Assignment
Without any pictures, print exactly the lines that run from the start of the data through the line containing "kanssa, moniakselisista kaksoiskahva- ja".

Stored data entries

__________

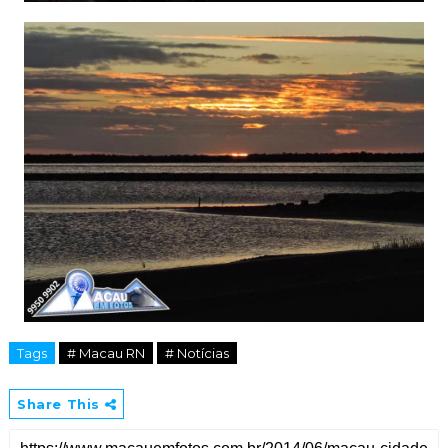
Tags
# Macau RN
# Notícias
Share This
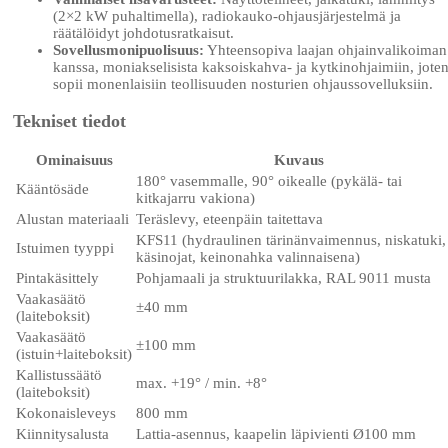
(2×2 kW puhaltimella), radiokauko-ohjausjärjestelmä ja
räätälöidyt johdotusratkaisut.
Sovellusmonipuolisuus:
Yhteensopiva laajan ohjainvalikoiman
kanssa, moniakselisista kaksoiskahva- ja kytkinohjaimiin, jote
sopii monenlaisiin teollisuuden nosturien ohjaussovelluksiin.
Tekniset tiedot
Ominaisuus
Kuvaus
180° vasemmalle, 90° oikealle (pykälä- tai
Kääntösäde
kitkajarru vakiona)
Alustan materiaali
Teräslevy, eteenpäin taitettava
KFS11 (hydraulinen tärinänvaimennus, niskatuki,
Istuimen tyyppi
käsinojat, keinonahka valinnaisena)
Pintakäsittely
Pohjamaali ja struktuurilakka, RAL 9011 musta
Vaakasäätö
±40 mm
(laiteboksit)
Vaakasäätö
±100 mm
(istuin+laiteboksit)
Kallistussäätö
max. +19° / min. +8°
(laiteboksit)
Kokonaisleveys
800 mm
Kiinnitysalusta
Lattia-asennus, kaapelin läpivienti Ø100 mm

__________

Exercise result
Tags
# Macau RN
# Notícias
Share This
(2×2 kW puhaltimella), radiokauko-ohjausjärjestelmä ja
räätälöidyt johdotusratkaisut.
Sovellusmonipuolisuus:
Yhteensopiva laajan ohjainvalikoiman
kanssa, moniakselisista kaksoiskahva- ja kytkinohjaimiin, jote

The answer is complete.